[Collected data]
────────────────

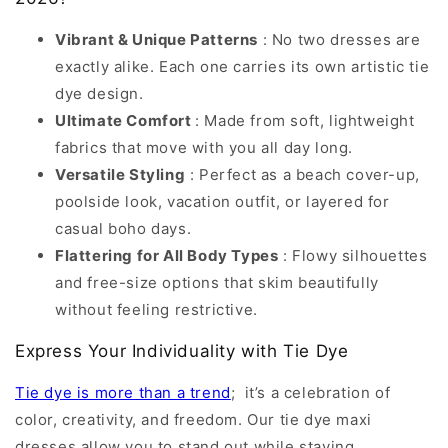
Vibrant & Unique Patterns
: No two dresses are
exactly alike. Each one carries its own artistic tie
dye design.
Ultimate Comfort
: Made from soft, lightweight
fabrics that move with you all day long.
Versatile Styling
: Perfect as a beach cover-up,
poolside look, vacation outfit, or layered for
casual boho days.
Flattering for All Body Types
: Flowy silhouettes
and free-size options that skim beautifully
without feeling restrictive.
Express Your Individuality with Tie Dye
Tie dye is more than a trend
; it’s a celebration of
color, creativity, and freedom. Our tie dye maxi
dresses allow you to stand out while staying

────────────────

> **DESCRIPTION OF THE TASK**: Without the pictures, repeat all the records word for word.

> **REPLY TO THE EXERCISE**:
Vibrant & Unique Patterns
: No two dresses are
exactly alike. Each one carries its own artistic tie
dye design.
Ultimate Comfort
: Made from soft, lightweight
fabrics that move with you all day long.
Versatile Styling
: Perfect as a beach cover-up,
poolside look, vacation outfit, or layered for
casual boho days.
Flattering for All Body Types
: Flowy silhouettes
and free-size options that skim beautifully
without feeling restrictive.
Express Your Individuality with Tie Dye
Tie dye is more than a trend
; it’s a celebration of
color, creativity, and freedom. Our tie dye maxi
dresses allow you to stand out while staying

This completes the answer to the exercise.